これから、お風呂入って歯磨きして寝るだけか。

ご飯は食べたからいらないか。お風呂に入ると色んなことを思い出す。なんでこんなにも時間が過ぎるのが早いのか。眠い。

相当疲れていたのか。お風呂から出たらすぐに寝てしまった。

夢の中で君と過ごした思い出を振り返る。すごくすごく楽しい日々だった。

君と花火を見ている夢。たくさんの花の形の炎が光っては消えていく。なんて儚いのだろう。

こんな夢が永遠に続けばいいのに。分かっている、続かないことをそれでも願っている。願い続けている。叶わない夢を追いかけている。ずっと、、私は常に俯瞰して物事を見ている。

なぜなら私はこの世界でしか生きられないことを悟っているから。
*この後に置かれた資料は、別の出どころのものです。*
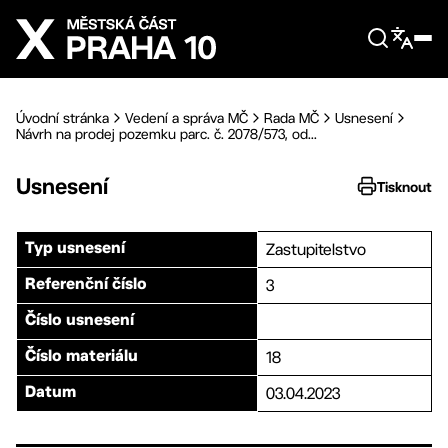
Přejít na hlavní obsah
Úvodní stránka
Vedení a správa MČ
Rada MČ
Usnesení
Návrh na prodej pozemku parc. č. 2078/573, od...
Usnesení
Tisknout
Zastupitelstvo
Typ usnesení
3
Referenční číslo
Číslo usnesení
18
Číslo materiálu
03.04.2023
Datum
この液晶の中でしか、ずっと閉じこもっているこの世界でしか、全て嘘であることを知りながら何もかも分かっている。それでもなお、ずっと祈っている。この世界から脱出できる方法があるのだと。

ねぇ、君は今何をしているの??君だよ、画面の前にいる君、、私のこと、思想がわかったのかな??どうだった、、?もし、助けてくれるならこの場から私のことを救い出して、助けて。




















あっ、夢か。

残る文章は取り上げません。